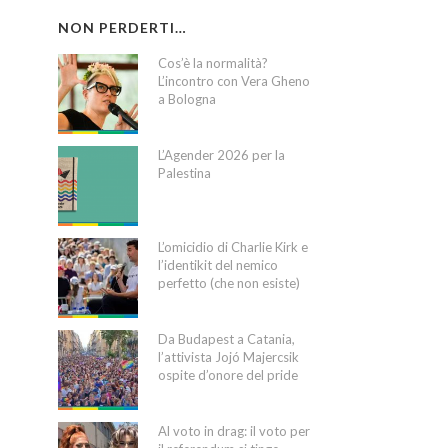
NON PERDERTI…
Cos’è la normalità?
L’incontro con Vera Gheno
a Bologna
L’Agender 2026 per la
Palestina
L’omicidio di Charlie Kirk e
l’identikit del nemico
perfetto (che non esiste)
Da Budapest a Catania,
l’attivista Jojó Majercsik
ospite d’onore del pride
Al voto in drag: il voto per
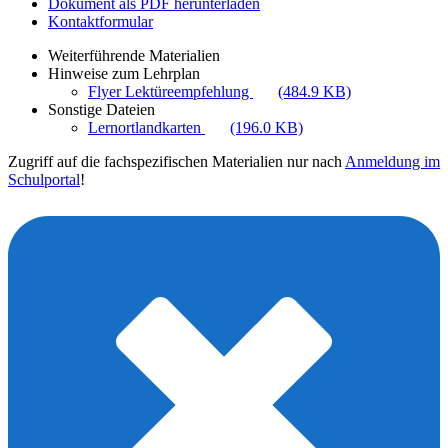
Dokument als PDF herunterladen
Kontaktformular
Weiterführende Materialien
Hinweise zum Lehrplan
Flyer Lektüreempfehlung
(484.9 KB)
Sonstige Dateien
Lernortlandkarten
(196.0 KB)
Zugriff auf die fachspezifischen Materialien nur nach
Anmeldung im
Schulportal
!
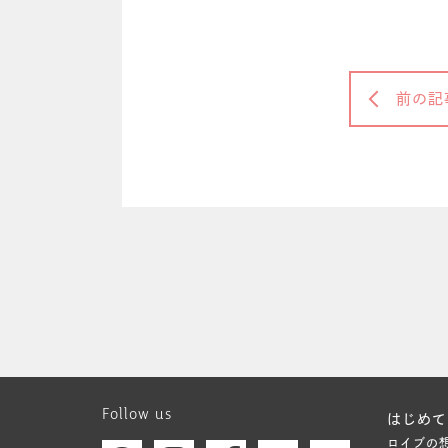
前の記
Follow us
はじめて
ロイブの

* [How to complete this task] Give the entries again exactly. Pictures stay out.

* [Answer to this exercise]
NON PERDERTI…
Cos’è la normalità?
L’incontro con Vera Gheno
a Bologna
L’Agender 2026 per la
Palestina
L’omicidio di Charlie Kirk e
l’identikit del nemico
perfetto (che non esiste)
Da Budapest a Catania,
l’attivista Jojó Majercsik
ospite d’onore del pride
Al voto in drag: il voto per
Dokument als PDF herunterladen
Kontaktformular
Weiterführende Materialien
Hinweise zum Lehrplan
Flyer Lektüreempfehlung
(484.9 KB)
Sonstige Dateien
Lernortlandkarten
(196.0 KB)
Zugriff auf die fachspezifischen Materialien nur nach
Anmeldung im
Schulportal
!
前の記
Follow us
はじめて
ロイブの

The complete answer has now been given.